# [TASK DESCRIPTION]
Please transcribe the data below in full, word for word, without the images.

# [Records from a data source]
=====

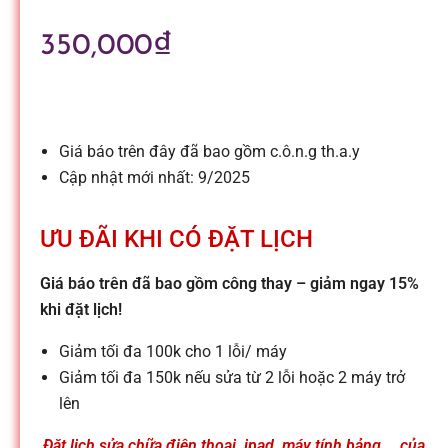
l
350,000
₫
e
-
Giá báo trên đây đã bao gồm c.ô.n.g th.a.y
S
Cập nhật mới nhất: 9/2025
ử
ƯU ĐÃI KHI CÓ ĐẶT LỊCH
Giá báo trên đã bao gồm công thay – giảm ngay 15%
a
khi đặt lịch!
c
Giảm tối đa 100k cho 1 lỗi/ máy
Giảm tối đa 150k nếu sửa từ 2 lỗi hoặc 2 máy trở
lên
h
Đặt lịch sửa chữa điện thoại, ipad, máy tính bảng,… của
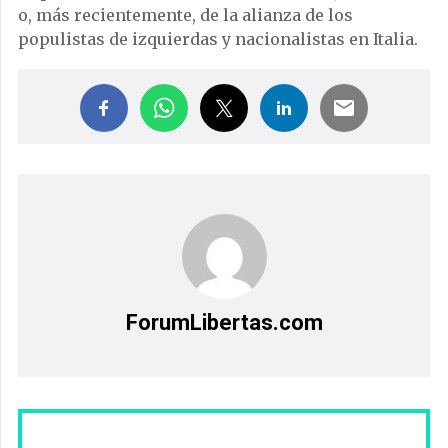
o, más recientemente, de la alianza de los
populistas de izquierdas y nacionalistas en Italia.
ForumLibertas.com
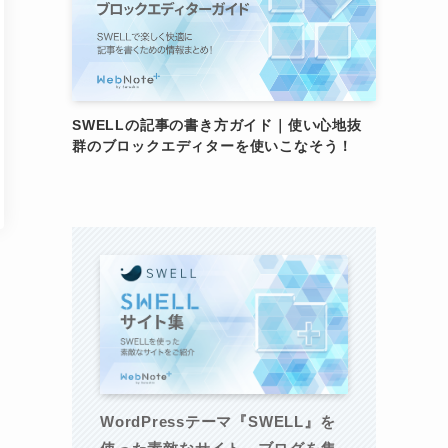
SWELLの記事の書き方ガイド｜使い心地抜
群のブロックエディターを使いこなそう！
WordPressテーマ『SWELL』を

=====

# [REPLY TO THE EXERCISE]
l
350,000
₫
e
-
Giá báo trên đây đã bao gồm c.ô.n.g th.a.y
S
Cập nhật mới nhất: 9/2025
ử
ƯU ĐÃI KHI CÓ ĐẶT LỊCH
Giá báo trên đã bao gồm công thay – giảm ngay 15%
a
khi đặt lịch!
c
Giảm tối đa 100k cho 1 lỗi/ máy
Giảm tối đa 150k nếu sửa từ 2 lỗi hoặc 2 máy trở
lên
h
Đặt lịch sửa chữa điện thoại, ipad, máy tính bảng,… của
o, más recientemente, de la alianza de los
populistas de izquierdas y nacionalistas en Italia.
ForumLibertas.com
SWELLの記事の書き方ガイド｜使い心地抜
群のブロックエディターを使いこなそう！
WordPressテーマ『SWELL』を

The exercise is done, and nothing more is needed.